## Bar Chart: Accuracy on f1 Score for Different Models and Tasks
### Overview
This bar chart compares the accuracy (f1 score) of several large language models (LLMs) – GPT-03-mini, QwQ-32B, Gemini-2.0, and DeepSeek-R1-70B – across four different tasks: Movement, Extension, Recolour, and Others. Each model is evaluated using two prompting methods: RSPC and KAAR. The chart displays the accuracy as a percentage on the y-axis, and the tasks on the x-axis. Each bar is segmented to show the performance of each model/prompting method combination. Total counts for each task are provided below the x-axis labels.
### Components/Axes
* **X-axis:** Tasks - Movement, Extension, Recolour, Others.
* **Y-axis:** Accuracy on f1 (%) - Scale ranges from 0 to 50, with increments of 10.
* **Legend:** Located in the top-right corner, identifies the color-coding for each model and prompting method:
* Blue: GPT-03-mini: RSPC
* Dark Blue: GPT-03-mini: KAAR
* Green: Gemini-2.0: RSPC
* Light Green: Gemini-2.0: KAAR
* Purple: QwQ-32B: RSPC
* Dark Purple: QwQ-32B: KAAR
* Orange: DeepSeek-R1-70B: RSPC
* Yellow: DeepSeek-R1-70B: KAAR
* **Task Totals:** Below each task label, the total number of samples for that task is indicated (Movement: 55, Extension: 129, Recolour: 115, Others: 101).
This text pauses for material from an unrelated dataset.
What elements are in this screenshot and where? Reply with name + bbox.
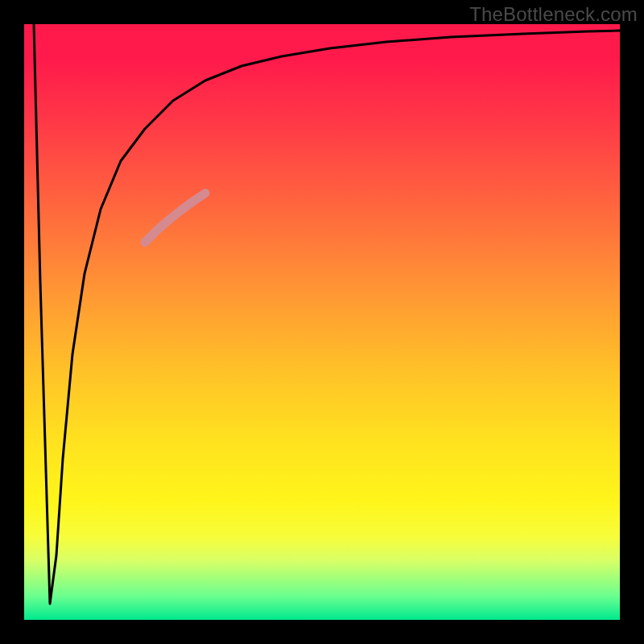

* **Data Labels:** Numerical values are displayed on top of each segment of the bar, representing the accuracy percentage.
### Detailed Analysis
Here's a breakdown of the accuracy values for each task and model/prompting method combination:
**Movement (Total: 55)**
* GPT-03-mini: RSPC - 41.8%
* GPT-03-mini: KAAR - 20.0%
* QwQ-32B: RSPC - 12.7%
* QwQ-32B: KAAR - 18.2%
* Gemini-2.0: RSPC - 3.6%
* Gemini-2.0: KAAR - 9.1%
* DeepSeek-R1-70B: RSPC - 10.9%
* DeepSeek-R1-70B: KAAR - 14.5%
**Extension (Total: 129)**
* GPT-03-mini: RSPC - 38.8%
* GPT-03-mini: KAAR - 19.4%
* QwQ-32B: RSPC - 1.6%
* QwQ-32B: KAAR - 7.8%
* Gemini-2.0: RSPC - 0.8%
* Gemini-2.0: KAAR - 2.3%
* DeepSeek-R1-70B: RSPC - 17.8%
* DeepSeek-R1-70B: KAAR - 1.6%
**Recolour (Total: 115)**
* GPT-03-mini: RSPC - 24.3%
* GPT-03-mini: KAAR - 13.9%
* QwQ-32B: RSPC - 6.1%
* QwQ-32B: KAAR - 7.8%
* Gemini-2.0: RSPC - 7.0%
* Gemini-2.0: KAAR - 4.3%
* DeepSeek-R1-70B: RSPC - 10.4%
* DeepSeek-R1-70B: KAAR - 7.8%
**Others (Total: 101)**
* GPT-03-mini: RSPC - 21.8%
* GPT-03-mini: KAAR - 14.9%
* QwQ-32B: RSPC - 4.0%
* QwQ-32B: KAAR - 11.9%
* Gemini-2.0: RSPC - 5.0%
* Gemini-2.0: KAAR - 9.9%
* DeepSeek-R1-70B: RSPC - 7.9%
* DeepSeek-R1-70B: KAAR - 5.0%
### Key Observations
* GPT-03-mini consistently performs well, particularly with the RSPC prompting method, achieving the highest scores in Movement and Extension tasks.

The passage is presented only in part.